Reproducible: Always
Steps to Reproduce:
1.Just click in the link provided


Actual Results:  
Mozilla certificate manager only displays the first certificate in the set. But
if you install it, all certificates are installed.

Expected Results:  
I think Mozilla should display all the certificates within the set.

Comment 1

[Heikki Toivonen (remove -bugzilla when emailing directly)]
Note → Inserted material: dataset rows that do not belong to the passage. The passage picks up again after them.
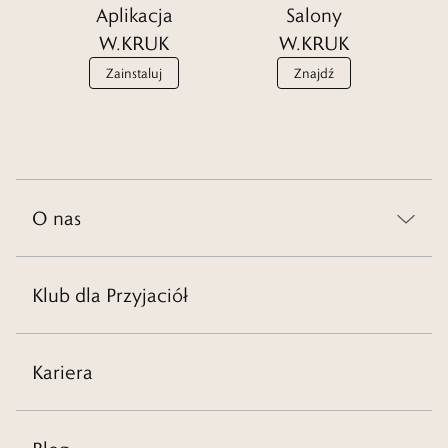
Aplikacja
Salony
W.KRUK
W.KRUK
Zainstaluj
Znajdź
O nas
Klub dla Przyjaciół
Kariera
I remember reading from some document that DER could only contain a single
certificate...

Anyway, I can confirm this. Mozilla/5.0 (Windows; U; Windows NT 5.1; en-US;
rv:1.6) Gecko/20040113

Comment 2

[chris hofmann]

adding wtc..  seems like more of nss thing than psm.  should this be security
sensitive?

Comment 3

[Nelson Bolyard (seldom reads bugmail)]

I'm removing the security sensitive flag, because mozilla's behavior is 
exactly as designed and intended, and has been essentially the same 
ever since Communicator 4.0.  It's been documented for about 8 years.
See http://wp.netscape.com/eng/security/comm4-cert-download.html

A PKCS7 file of certs is supposed to contain a single cert chain, not a
collection of potentially unrelated certs.  
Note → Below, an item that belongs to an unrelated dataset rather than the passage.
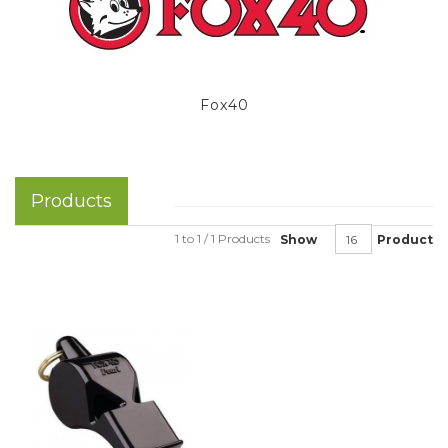
Fox40
Products
1 to 1 / 1 Products
Show
Product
When downloading a set of certs and trusting it, one is making a fundamental
decision about trust.  The idea being put forth by the submittor is that a
given set of certs may contain some trustworthy and some untrustworthy certs.
But in that case, one must conclude that the source of that set of certs is
not entirely trustworthy.  

At most, this is a request for enhancement, asking that mozilla impose more
effort on the part of the user in making trust decisions.  There is much
debate now (in the mozilla public crypto newsgroup) about whether mozilla
imposes too much or too little responsibility on the end users, and whether
it offers too much or too little info for those decisions.  It is widely
observed that most users click through all security dialogs without reading
them.  The best solution is probably to give the users fewer decisiosn to 
make, less rope with which to hang themselves.  
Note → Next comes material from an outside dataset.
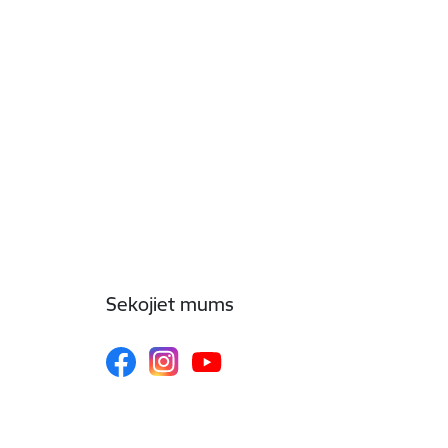
Sekojiet mums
In any case, this this correctly a PSM bug because it requests UI changes.
If additional NSS APIs are needed, the RFE for those APIs should come from
the PSM developer.

Comment 4

[karlsen]

Hi Nelson,

referring to ftp://ftp.rsa.com/pub/pkcs/ascii/pkcs-7.asc I think that multiple
root certificates should be possible within a single PKCS#7 file and be
processed as a sequence of single root certs... The processing of sub-CA certs
is OK.

Cheers

Reimer

Quote:

SignerInfos ::= SET OF SignerInfo

The fields of type SignedData have the following meanings:
[...]          
     o    certificates is a set of PKCS #6 extended
          certificates and X.509 certificates. It is
          intended that the set be sufficient to contain
          chains from a recognized "root" or "top-level
          certification authority" to all of the signers in
          the signerInfos field. There may be more
          certificates than necessary, and there may be
          certificates sufficient to contain chains from two
          or more independent top-level certification
          authorities. There may also be fewer certificates
          than necessary, if it is expected that those
          verifying the signatures have an alternate means
          of obtaining necessary certificates (e.g., from a
          previous set of certificates).